I was going to give up keeping them after several months of diseases and predator attacks, 2 costly coop rebuilds and the heartache of nursing sick birds which usually died.

 

One night I got home late after dark and the coop door had blown shut so the birds could not get inside.

 

I shone the torch around and spotted them high up in the mango trees.

 

Ever since that day they live 24 / 7 outside the coop.. and since then I have not had any disease with them.. only one cut its eye.. and that healed with no treatment.  None of the roosters (must have about 10 now) are fighting.. the hens are all in perfect feather condition and there are big swarms of different sized chicks running about everywhere.

 

My feed bill has reduced to next to nothing.. they find most of their own food on my land.. which is a big fruit orchard. I have no coop, feeders or nestboxes to clean out... the chickens drink from the lake.. and I throw feed on the concrete area near the old coop.  They nest in their own secret places.. usually under bushes.. sometimes up in the trees in old bird nest.. and even in old flowerpots. 

 

They are really alert to predators.. doing all their natural alarm calls and behaviours.. and I have not lost a single one.. even a tiny chick! 

 

There is plenty of cover for them..dense thorny bushes, log piles, and scrap wood and 'junk'.  They have about 100 trees to choose to roost in.. but they always use the same one.  The go right up into the top most branches.  I am always surprised how very young chickck can scrabble and hop their way up.. I have seen them climbing vertical tree trunks.. grabbing hold of the rough bark with their feet.

 

Now I have so many of them.. I can afford to loose a few to a snake or mongoose.. and dogs have no chance to catch them now.

 

I am lucky to live in a hot climate... I would not do this in a place with ice and snow in the winter.

 

Now I am going to have to decided how to stop them breeding... have to go nest hunting this week!

  

 

I loved your post.  My 3, now an additional 7 - 3 weeks old offspring, are shut up in the coop at night.
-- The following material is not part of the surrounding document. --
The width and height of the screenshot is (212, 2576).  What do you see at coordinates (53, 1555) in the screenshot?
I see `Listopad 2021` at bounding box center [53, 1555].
Not the chicks they are still in on the enclosed porch.  They have always free roamed all day.  We have a huge yard with plenty of shrubs & honeysuckle on 3 sides of the fence.  I have had them almost 2 years & have never had any health issue.  They are beautifully feathered & just shine in the sunlight.  They have been nothing but a pleasure.  I love to see beautifully bred animals, beautifully conditioned, enjoying life...as mother nature intended.  

post #46 of 46

http://www.cnn.com/2016/04/22/health/living-near-nature-linked-to-longer-lives/index.html

 

I read this interesting article on CNN.  This was my  point with mother nature.  I believe it effects all animals lives.  All livestock see vegetation as food & life, which it is.  In chickens the green attracts all manner of insects & bugs which is also food.  The more abundance of food, the less stressed.  Shrubs & bushes offer protection.  As I take my now 3 week old chicks for their daily outing they just love it.  They go straight for the honeysuckle, they are hid.  Then they come out & run, play, flap their wings & they have found a few worms too. At the rate they are growing it won't be too many weeks until they can do that full time.  They have a big run set up on the back porch with a dirt bath in it.  I bring them clover from the yard about 5 times a day & they go for it like a swarm of bees.